**Dataset entries:**

=====

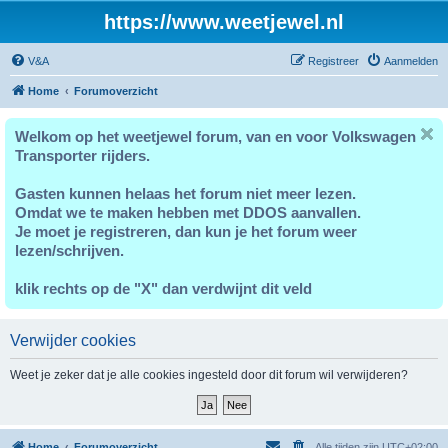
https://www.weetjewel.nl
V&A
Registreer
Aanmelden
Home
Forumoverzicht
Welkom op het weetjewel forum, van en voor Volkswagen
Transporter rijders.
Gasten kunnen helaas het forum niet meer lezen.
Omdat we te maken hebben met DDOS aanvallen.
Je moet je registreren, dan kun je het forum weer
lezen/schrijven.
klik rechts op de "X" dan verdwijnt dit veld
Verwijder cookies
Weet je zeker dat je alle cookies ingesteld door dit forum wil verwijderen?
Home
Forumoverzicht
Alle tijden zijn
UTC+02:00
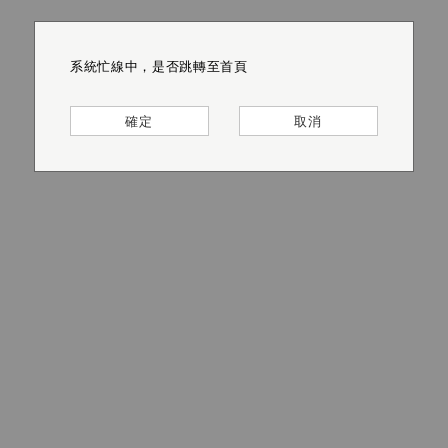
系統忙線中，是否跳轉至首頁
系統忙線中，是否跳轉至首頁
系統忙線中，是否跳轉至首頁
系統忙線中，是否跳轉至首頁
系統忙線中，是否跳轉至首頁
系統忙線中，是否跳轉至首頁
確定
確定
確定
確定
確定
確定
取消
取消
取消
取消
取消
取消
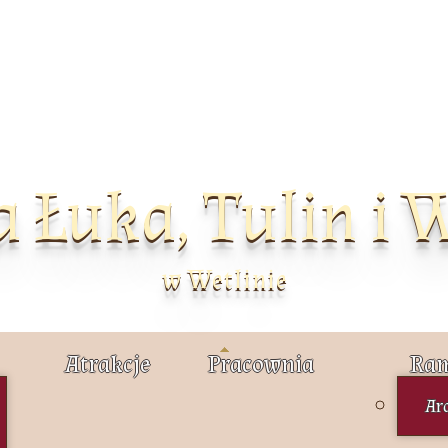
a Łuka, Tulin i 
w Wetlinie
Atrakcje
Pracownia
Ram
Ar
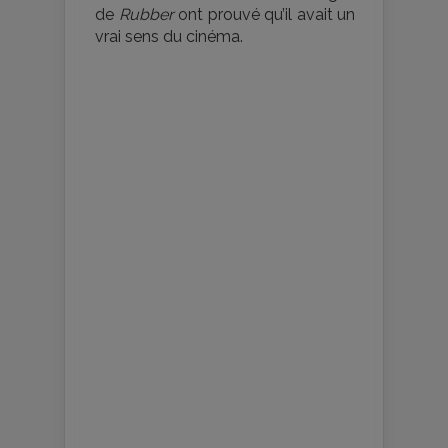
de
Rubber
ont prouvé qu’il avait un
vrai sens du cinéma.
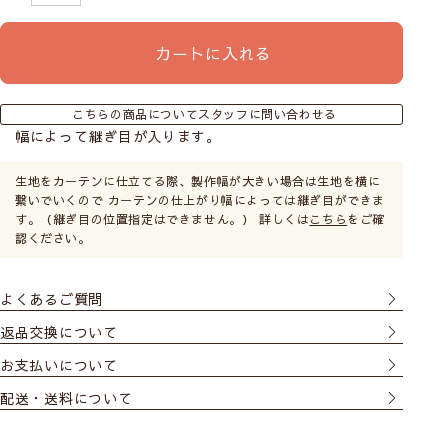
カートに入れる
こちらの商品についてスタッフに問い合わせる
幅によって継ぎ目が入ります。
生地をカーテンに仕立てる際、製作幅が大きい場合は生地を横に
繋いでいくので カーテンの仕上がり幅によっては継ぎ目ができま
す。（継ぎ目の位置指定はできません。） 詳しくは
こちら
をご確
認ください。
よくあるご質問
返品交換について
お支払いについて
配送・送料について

=====

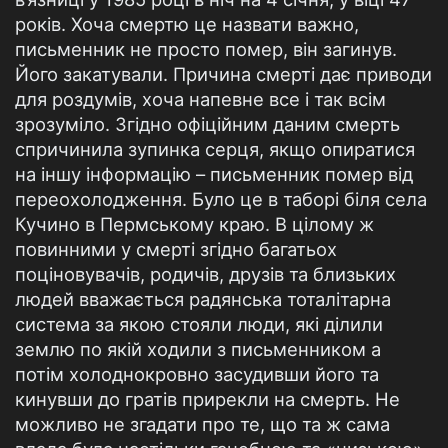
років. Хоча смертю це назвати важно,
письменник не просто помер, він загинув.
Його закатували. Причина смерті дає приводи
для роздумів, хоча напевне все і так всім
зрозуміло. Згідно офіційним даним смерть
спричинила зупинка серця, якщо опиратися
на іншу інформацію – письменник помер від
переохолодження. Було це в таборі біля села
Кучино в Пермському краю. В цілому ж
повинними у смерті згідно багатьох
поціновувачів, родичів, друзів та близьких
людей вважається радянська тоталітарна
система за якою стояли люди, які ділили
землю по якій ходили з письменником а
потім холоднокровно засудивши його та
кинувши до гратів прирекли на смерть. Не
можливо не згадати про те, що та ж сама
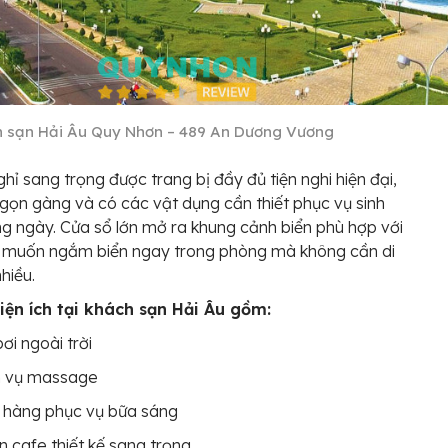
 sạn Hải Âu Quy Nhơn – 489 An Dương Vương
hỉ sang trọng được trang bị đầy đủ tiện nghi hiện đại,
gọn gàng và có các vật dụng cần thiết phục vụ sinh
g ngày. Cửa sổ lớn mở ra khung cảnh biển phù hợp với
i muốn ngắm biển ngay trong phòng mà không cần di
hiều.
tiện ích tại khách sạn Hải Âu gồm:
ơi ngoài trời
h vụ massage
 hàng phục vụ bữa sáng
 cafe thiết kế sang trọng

=====

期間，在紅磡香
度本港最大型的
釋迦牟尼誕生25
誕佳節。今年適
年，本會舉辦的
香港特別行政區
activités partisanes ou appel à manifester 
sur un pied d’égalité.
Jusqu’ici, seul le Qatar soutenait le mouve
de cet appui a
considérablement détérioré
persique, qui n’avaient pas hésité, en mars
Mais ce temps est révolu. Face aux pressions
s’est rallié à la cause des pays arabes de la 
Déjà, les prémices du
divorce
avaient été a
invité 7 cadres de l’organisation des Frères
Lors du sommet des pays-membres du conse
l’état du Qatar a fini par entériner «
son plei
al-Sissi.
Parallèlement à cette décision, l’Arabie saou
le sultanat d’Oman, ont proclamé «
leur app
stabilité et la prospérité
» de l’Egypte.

=====

**Task statement:**
Please filter the entries above down to the lines holding "thiết" and copy them.

**Worked solution:**
gọn gàng và có các vật dụng cần thiết phục vụ sinh
 cafe thiết kế sang trọng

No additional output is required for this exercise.